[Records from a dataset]

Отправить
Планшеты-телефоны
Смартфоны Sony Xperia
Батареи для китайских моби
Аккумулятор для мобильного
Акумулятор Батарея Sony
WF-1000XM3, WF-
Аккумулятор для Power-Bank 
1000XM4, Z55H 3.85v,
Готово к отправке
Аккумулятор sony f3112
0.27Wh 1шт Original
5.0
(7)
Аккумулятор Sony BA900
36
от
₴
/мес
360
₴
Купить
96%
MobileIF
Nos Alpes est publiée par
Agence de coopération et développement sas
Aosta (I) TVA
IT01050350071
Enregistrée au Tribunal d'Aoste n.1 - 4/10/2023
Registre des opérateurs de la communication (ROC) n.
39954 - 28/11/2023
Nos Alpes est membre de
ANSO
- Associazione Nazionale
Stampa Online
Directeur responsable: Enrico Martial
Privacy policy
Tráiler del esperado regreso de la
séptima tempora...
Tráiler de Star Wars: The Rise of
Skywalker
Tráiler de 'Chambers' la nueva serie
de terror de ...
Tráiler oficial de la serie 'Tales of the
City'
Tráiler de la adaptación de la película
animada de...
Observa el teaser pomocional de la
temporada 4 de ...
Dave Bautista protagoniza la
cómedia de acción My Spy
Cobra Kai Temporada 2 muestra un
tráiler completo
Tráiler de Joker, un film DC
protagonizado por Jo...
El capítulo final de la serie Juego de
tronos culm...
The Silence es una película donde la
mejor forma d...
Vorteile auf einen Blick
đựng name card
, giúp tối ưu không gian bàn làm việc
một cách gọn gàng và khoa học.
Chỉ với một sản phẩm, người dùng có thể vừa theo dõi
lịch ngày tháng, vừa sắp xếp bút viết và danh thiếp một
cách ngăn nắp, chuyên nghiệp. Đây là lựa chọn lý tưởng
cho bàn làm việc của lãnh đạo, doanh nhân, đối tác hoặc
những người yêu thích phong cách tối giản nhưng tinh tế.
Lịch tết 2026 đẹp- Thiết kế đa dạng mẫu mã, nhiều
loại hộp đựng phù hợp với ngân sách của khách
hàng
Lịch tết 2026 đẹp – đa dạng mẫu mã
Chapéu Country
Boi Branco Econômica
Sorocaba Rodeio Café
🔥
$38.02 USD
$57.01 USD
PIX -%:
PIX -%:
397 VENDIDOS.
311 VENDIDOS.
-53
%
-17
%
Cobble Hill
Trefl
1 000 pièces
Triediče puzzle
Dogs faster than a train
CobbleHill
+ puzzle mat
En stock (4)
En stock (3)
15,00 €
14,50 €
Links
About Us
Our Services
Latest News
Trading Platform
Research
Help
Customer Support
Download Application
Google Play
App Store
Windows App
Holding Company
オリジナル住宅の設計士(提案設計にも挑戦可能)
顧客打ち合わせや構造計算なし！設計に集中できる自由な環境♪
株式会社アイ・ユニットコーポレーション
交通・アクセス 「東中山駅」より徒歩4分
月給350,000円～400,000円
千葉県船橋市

## Problem requirements
Reproduce the data shown above exactly, including every line.

## Task result
Отправить
Планшеты-телефоны
Смартфоны Sony Xperia
Батареи для китайских моби
Аккумулятор для мобильного
Акумулятор Батарея Sony
WF-1000XM3, WF-
Аккумулятор для Power-Bank 
1000XM4, Z55H 3.85v,
Готово к отправке
Аккумулятор sony f3112
0.27Wh 1шт Original
5.0
(7)
Аккумулятор Sony BA900
36
от
₴
/мес
360
₴
Купить
96%
MobileIF
Nos Alpes est publiée par
Agence de coopération et développement sas
Aosta (I) TVA
IT01050350071
Enregistrée au Tribunal d'Aoste n.1 - 4/10/2023
Registre des opérateurs de la communication (ROC) n.
39954 - 28/11/2023
Nos Alpes est membre de
ANSO
- Associazione Nazionale
Stampa Online
Directeur responsable: Enrico Martial
Privacy policy
Tráiler del esperado regreso de la
séptima tempora...
Tráiler de Star Wars: The Rise of
Skywalker
Tráiler de 'Chambers' la nueva serie
de terror de ...
Tráiler oficial de la serie 'Tales of the
City'
Tráiler de la adaptación de la película
animada de...
Observa el teaser pomocional de la
temporada 4 de ...
Dave Bautista protagoniza la
cómedia de acción My Spy
Cobra Kai Temporada 2 muestra un
tráiler completo
Tráiler de Joker, un film DC
protagonizado por Jo...
El capítulo final de la serie Juego de
tronos culm...
The Silence es una película donde la
mejor forma d...
Vorteile auf einen Blick
đựng name card
, giúp tối ưu không gian bàn làm việc
một cách gọn gàng và khoa học.
Chỉ với một sản phẩm, người dùng có thể vừa theo dõi
lịch ngày tháng, vừa sắp xếp bút viết và danh thiếp một
cách ngăn nắp, chuyên nghiệp. Đây là lựa chọn lý tưởng
cho bàn làm việc của lãnh đạo, doanh nhân, đối tác hoặc
những người yêu thích phong cách tối giản nhưng tinh tế.
Lịch tết 2026 đẹp- Thiết kế đa dạng mẫu mã, nhiều
loại hộp đựng phù hợp với ngân sách của khách
hàng
Lịch tết 2026 đẹp – đa dạng mẫu mã
Chapéu Country
Boi Branco Econômica
Sorocaba Rodeio Café
🔥
$38.02 USD
$57.01 USD
PIX -%:
PIX -%:
397 VENDIDOS.
311 VENDIDOS.
-53
%
-17
%
Cobble Hill
Trefl
1 000 pièces
Triediče puzzle
Dogs faster than a train
CobbleHill
+ puzzle mat
En stock (4)
En stock (3)
15,00 €
14,50 €
Links
About Us
Our Services
Latest News
Trading Platform
Research
Help
Customer Support
Download Application
Google Play
App Store
Windows App
Holding Company
オリジナル住宅の設計士(提案設計にも挑戦可能)
顧客打ち合わせや構造計算なし！設計に集中できる自由な環境♪
株式会社アイ・ユニットコーポレーション
交通・アクセス 「東中山駅」より徒歩4分
月給350,000円～400,000円
千葉県船橋市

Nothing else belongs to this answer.